▸ **EXERCISE INSTRUCTIONS**
The reply should hold every line of the data below, unchanged, and none of the pictures.
● ● ● ●
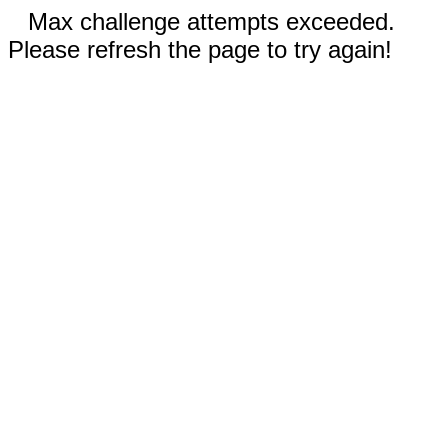
Max challenge attempts exceeded.
Please refresh the page to try again!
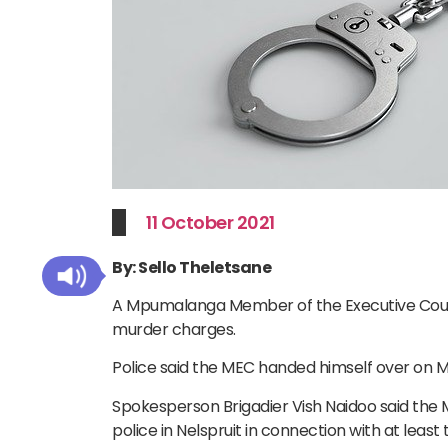
11 October 2021
By: Sello Theletsane
A Mpumalanga Member of the Executive Cou
murder charges.
Police said the MEC handed himself over on Mo
Spokesperson Brigadier Vish Naidoo said the
police in Nelspruit in connection with at lea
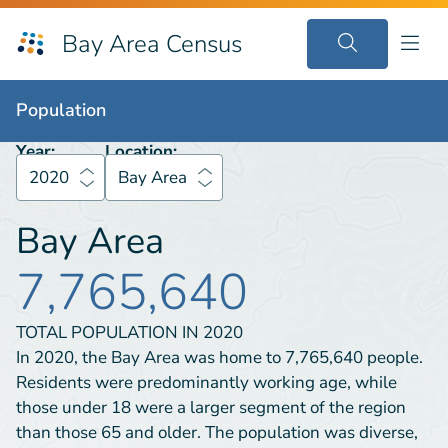
Bay Area Census
Population
2020
Bay Area
Population
Year:
Location:
2020
Bay Area
Bay Area
7,765,640
TOTAL POPULATION IN
2020
In 2020, the Bay Area was home to 7,765,640 people.
Residents were predominantly working age, while
those under 18 were a larger segment of the region
than those 65 and older. The population was diverse,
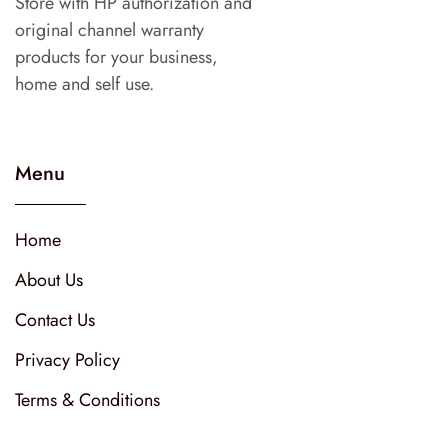
Store with HP authorization and
original channel warranty
products for your business,
home and self use.
Menu
Home
About Us
Contact Us
Privacy Policy
Terms & Conditions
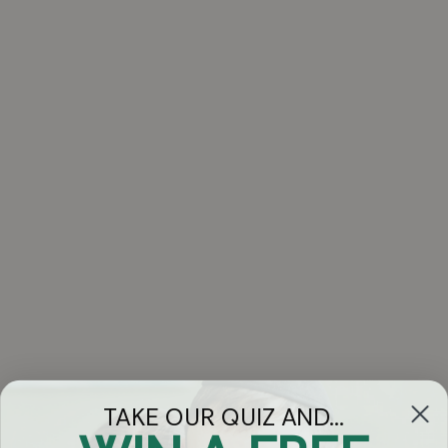
TAKE OUR QUIZ AND...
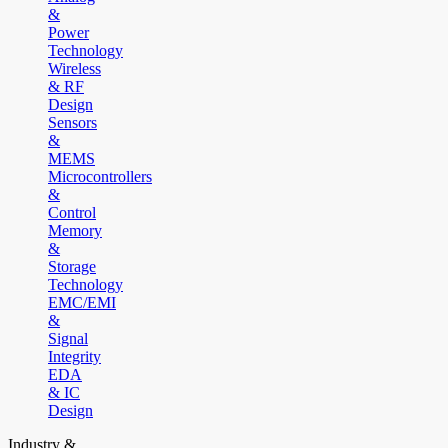
&
Power
Technology
Wireless
& RF
Design
Sensors
&
MEMS
Microcontrollers
&
Control
Memory
&
Storage
Technology
EMC/EMI
&
Signal
Integrity
EDA
& IC
Design
Industry &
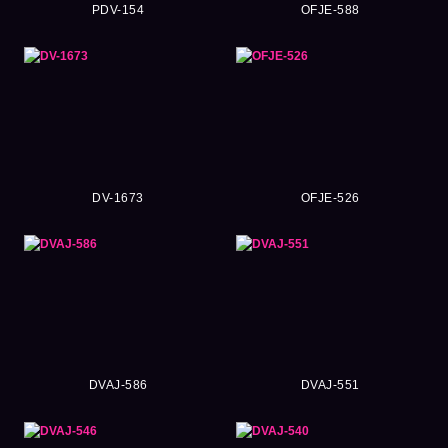
PDV-154
OFJE-588
DV-1673
OFJE-526
DVAJ-586
DVAJ-551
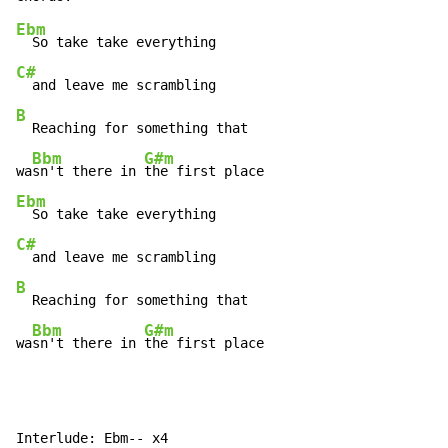
Ebm
C#
B
  Reaching for something that

Bbm
G#m
wa
sn't there in 
Ebm
C#
B
  Reaching for something that

Bbm
G#m
wa
sn't there in 
the first place
Interlude: Ebm-- x4
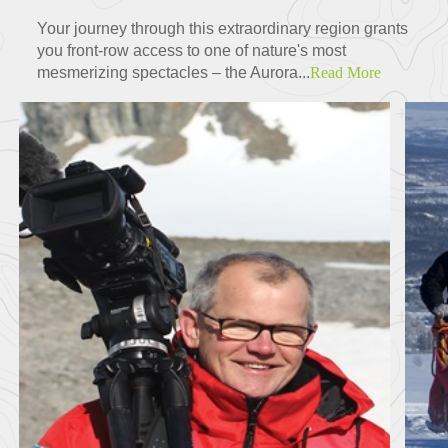
Your journey through this extraordinary region grants
you front-row access to one of nature's most
mesmerizing spectacles – the Aurora...
Read More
● ● ● ●
▸ **TASK ANSWER**
Max challenge attempts exceeded.
Please refresh the page to try again!
11 October 2021
By: Sello Theletsane
A Mpumalanga Member of the Executive Cou
murder charges.
Police said the MEC handed himself over on Mo
Spokesperson Brigadier Vish Naidoo said the
police in Nelspruit in connection with at lea
Bay Area Census
Population
2020
Bay Area
Population
Year:
Location:
2020
Bay Area
Bay Area
7,765,640
TOTAL POPULATION IN
2020
In 2020, the Bay Area was home to 7,765,640 people.
Residents were predominantly working age, while
those under 18 were a larger segment of the region
than those 65 and older. The population was diverse,
Store with HP authorization and
original channel warranty
products for your business,
home and self use.
Menu
Home
About Us
Contact Us
Privacy Policy
Terms & Conditions
TAKE OUR QUIZ AND...
&
Power
Technology
Wireless
& RF
Design
Sensors
&
MEMS
Microcontrollers
&
Control
Memory
&
Storage
Technology
EMC/EMI
&
Signal
Integrity
EDA
& IC
Design
Industry &
PDV-154
OFJE-588
DV-1673
OFJE-526
DVAJ-586
DVAJ-551
Ebm
C#
B
  Reaching for something that

Bbm
G#m
wa
sn't there in 
Ebm
C#
B
  Reaching for something that

Bbm
G#m
wa
sn't there in 
the first place
Interlude: Ebm-- x4
Your journey through this extraordinary region grants
you front-row access to one of nature's most
mesmerizing spectacles – the Aurora...
Read More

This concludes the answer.